Intervention GRIDAC

Passerelles éducatives dans le cercle de Koulikoro

Des enfants exclus de l’école avaient besoin d’un parcours accéléré combinant langue nationale et français pour rejoindre l’enseignement formel.

StatutAchevé
Période2008–2013
TerritoiresKoulikoro
ThématiquesDéveloppement communautaire, Éducation et formation professionnelle

Objectif

Ramener des enfants exclus vers l’enseignement formel.

Activités mises en œuvre

  • Mobiliser les communautés
  • Organiser les centres passerelles
  • Former et accompagner les animateurs
  • Déployer l’alternance linguistique
  • Préparer l’intégration dans l’école publique

Résultats obtenus

  • Parcours mis en œuvre de 2008 à 2013
  • Langue nationale et français articulés dans les centres

Cinq années de parcours passerelles à Koulikoro

De 2008 à 2013, GRIDAC et la Fondation Strømme ont accompagné des centres destinés à des enfants exclus de l’école dans le cercle de Koulikoro. Les communautés étaient mobilisées pour identifier les enfants, soutenir les centres et préparer leur retour vers l’enseignement formel.

Les animateurs recevaient une formation et un accompagnement adaptés au caractère accéléré du parcours. Leur rôle consistait à reconstruire les apprentissages fondamentaux tout en suivant la progression vers l’école d’accueil.

Articuler langue nationale et français

Le parcours s’appuyait d’abord sur une langue connue de l’enfant, puis introduisait progressivement le français. Cette articulation facilitait la compréhension et évitait que le rattrapage scolaire repose dès le départ sur une langue insuffisamment maîtrisée.

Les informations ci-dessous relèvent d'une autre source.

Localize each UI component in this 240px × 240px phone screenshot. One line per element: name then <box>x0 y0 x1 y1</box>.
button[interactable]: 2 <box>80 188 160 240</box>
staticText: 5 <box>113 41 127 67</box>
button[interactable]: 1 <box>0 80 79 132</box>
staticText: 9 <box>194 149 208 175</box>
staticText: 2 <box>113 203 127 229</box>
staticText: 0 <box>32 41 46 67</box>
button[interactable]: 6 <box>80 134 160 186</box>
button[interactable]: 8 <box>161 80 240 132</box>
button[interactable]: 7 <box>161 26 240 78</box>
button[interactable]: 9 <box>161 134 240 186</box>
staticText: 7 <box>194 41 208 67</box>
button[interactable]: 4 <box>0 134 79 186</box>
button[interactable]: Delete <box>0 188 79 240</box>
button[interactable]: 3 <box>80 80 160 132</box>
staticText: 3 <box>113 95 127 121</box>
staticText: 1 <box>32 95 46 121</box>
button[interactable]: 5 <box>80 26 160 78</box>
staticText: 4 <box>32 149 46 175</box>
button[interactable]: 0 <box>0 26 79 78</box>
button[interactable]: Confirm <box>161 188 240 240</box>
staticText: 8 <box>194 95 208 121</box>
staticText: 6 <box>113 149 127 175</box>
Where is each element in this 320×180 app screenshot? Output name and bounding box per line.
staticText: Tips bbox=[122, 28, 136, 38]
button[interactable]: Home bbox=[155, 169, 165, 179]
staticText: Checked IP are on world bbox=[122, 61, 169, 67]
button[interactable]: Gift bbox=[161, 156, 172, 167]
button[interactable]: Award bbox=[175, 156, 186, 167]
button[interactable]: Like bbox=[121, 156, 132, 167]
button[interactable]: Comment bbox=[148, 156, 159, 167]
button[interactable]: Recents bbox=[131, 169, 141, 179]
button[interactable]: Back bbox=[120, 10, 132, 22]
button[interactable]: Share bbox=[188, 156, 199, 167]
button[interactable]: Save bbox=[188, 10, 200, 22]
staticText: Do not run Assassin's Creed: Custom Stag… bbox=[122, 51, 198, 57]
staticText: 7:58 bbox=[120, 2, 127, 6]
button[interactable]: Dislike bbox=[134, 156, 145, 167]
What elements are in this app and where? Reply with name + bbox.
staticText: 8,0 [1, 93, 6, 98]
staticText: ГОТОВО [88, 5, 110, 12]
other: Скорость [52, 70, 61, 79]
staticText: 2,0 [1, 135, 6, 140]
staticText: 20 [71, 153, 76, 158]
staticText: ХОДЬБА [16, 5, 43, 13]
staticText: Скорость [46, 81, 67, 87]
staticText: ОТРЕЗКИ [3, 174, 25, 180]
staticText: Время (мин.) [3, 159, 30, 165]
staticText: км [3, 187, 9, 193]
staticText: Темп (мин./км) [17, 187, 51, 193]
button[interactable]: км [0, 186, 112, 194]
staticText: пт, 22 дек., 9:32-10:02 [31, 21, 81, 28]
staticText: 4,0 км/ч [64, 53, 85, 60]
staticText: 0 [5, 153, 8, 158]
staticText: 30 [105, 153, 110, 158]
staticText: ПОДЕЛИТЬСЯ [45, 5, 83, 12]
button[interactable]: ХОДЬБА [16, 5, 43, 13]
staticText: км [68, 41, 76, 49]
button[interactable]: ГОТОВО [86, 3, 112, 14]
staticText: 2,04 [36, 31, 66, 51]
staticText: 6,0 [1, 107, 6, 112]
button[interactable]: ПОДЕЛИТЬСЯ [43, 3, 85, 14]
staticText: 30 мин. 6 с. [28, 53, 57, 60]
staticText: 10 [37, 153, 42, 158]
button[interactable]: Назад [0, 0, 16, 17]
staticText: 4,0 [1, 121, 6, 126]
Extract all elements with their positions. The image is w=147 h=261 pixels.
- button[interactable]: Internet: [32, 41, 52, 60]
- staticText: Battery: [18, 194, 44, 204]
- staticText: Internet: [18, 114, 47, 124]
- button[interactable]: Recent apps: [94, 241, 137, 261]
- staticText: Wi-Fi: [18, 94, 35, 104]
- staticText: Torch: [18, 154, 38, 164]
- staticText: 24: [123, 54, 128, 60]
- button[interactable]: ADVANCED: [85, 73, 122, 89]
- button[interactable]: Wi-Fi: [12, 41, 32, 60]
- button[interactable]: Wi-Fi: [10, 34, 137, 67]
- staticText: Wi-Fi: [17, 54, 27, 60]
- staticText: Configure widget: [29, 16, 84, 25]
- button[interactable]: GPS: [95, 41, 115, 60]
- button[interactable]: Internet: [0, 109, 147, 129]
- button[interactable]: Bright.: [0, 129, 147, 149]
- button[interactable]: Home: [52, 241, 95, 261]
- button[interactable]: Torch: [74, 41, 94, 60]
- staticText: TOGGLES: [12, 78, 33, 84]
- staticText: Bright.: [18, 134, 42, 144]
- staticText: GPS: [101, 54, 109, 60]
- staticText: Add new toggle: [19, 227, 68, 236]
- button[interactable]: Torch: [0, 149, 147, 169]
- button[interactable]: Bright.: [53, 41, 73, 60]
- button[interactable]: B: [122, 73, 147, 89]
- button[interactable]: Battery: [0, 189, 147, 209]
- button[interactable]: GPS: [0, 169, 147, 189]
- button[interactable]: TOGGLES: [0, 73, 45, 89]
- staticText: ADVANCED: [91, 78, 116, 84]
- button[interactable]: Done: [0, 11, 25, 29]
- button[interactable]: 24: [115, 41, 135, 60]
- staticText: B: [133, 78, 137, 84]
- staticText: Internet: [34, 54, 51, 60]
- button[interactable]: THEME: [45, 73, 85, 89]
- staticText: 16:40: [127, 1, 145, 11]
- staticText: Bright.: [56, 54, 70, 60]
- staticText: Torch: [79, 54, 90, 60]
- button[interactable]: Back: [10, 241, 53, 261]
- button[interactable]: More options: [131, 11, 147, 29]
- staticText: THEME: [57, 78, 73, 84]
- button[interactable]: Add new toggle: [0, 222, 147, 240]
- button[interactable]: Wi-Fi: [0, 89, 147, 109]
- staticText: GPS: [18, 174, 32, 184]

L’expérience de Koulikoro montre qu’une passerelle réussie exige une continuité entre le centre, la famille et l’école. GRIDAC a travaillé ces trois relations afin que le dispositif temporaire conduise effectivement vers un parcours scolaire durable.

Maintenir le lien pendant cinq campagnes

La durée du programme permettait de reprendre chaque année l’identification, la mobilisation, la formation des animateurs et la relation avec les écoles. Cette répétition n’était pas une simple reconduction : elle offrait la possibilité d’adapter l’organisation aux enseignements des campagnes précédentes.

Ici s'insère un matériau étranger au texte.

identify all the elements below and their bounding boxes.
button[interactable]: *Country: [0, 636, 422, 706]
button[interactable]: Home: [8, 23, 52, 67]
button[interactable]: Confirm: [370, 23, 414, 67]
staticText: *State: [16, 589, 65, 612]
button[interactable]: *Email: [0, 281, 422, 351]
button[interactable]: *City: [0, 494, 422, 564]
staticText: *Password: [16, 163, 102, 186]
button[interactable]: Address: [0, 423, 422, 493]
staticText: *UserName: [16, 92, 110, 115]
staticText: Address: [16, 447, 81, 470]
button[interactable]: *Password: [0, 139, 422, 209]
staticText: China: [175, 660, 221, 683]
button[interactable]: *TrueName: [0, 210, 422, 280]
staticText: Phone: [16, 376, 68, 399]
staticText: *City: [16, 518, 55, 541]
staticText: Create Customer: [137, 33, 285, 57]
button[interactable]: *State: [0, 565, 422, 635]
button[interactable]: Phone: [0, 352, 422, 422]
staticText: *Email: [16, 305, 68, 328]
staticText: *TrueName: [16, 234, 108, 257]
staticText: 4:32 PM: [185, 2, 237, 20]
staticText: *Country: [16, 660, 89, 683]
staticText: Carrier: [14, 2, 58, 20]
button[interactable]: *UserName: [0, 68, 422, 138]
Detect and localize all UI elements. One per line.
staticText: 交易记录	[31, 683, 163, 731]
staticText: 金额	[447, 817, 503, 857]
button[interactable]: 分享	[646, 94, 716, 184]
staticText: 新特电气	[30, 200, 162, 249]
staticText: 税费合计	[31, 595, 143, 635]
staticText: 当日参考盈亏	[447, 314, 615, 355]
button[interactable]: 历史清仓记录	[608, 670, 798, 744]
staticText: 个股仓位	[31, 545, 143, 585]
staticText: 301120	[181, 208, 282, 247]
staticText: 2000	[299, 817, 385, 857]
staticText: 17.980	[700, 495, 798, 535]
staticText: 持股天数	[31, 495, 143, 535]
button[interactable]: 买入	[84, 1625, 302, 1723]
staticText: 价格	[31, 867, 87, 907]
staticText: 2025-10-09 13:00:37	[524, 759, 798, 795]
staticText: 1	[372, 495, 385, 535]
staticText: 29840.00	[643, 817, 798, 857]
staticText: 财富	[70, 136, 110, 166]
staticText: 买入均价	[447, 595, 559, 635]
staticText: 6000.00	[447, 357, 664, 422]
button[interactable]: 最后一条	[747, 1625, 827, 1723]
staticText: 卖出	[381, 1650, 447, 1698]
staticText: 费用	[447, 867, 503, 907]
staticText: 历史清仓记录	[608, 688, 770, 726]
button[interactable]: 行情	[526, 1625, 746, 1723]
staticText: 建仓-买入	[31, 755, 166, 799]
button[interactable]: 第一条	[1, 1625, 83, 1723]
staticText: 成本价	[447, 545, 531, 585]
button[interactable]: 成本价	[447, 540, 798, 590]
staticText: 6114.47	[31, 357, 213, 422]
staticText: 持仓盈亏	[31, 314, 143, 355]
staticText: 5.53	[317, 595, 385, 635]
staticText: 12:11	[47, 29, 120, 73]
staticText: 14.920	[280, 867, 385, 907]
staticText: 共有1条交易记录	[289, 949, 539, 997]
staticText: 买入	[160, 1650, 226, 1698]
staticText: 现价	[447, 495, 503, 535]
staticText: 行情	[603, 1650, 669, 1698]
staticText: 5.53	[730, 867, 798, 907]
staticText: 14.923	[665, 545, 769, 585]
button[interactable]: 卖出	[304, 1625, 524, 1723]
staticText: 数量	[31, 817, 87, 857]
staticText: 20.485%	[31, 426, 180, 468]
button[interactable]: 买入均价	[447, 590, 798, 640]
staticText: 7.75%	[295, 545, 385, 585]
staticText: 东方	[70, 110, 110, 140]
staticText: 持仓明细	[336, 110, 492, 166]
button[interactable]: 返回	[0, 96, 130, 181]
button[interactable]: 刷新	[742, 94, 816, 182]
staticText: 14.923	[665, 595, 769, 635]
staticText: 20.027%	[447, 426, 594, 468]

Les animateurs devaient suivre une progression intensive sans perdre les enfants dont les parcours étaient déjà fragiles. La fréquence des exercices, l’attention aux absences et le dialogue avec les familles contribuaient à maintenir la continuité. La préparation du transfert commençait avant la fin du centre.

L’expérience de Koulikoro montre que la réussite d’une passerelle dépend de la solidité de ses deux extrémités. Le centre organise l’apprentissage accéléré ; l’école d’accueil et la famille soutiennent ensuite la poursuite du parcours.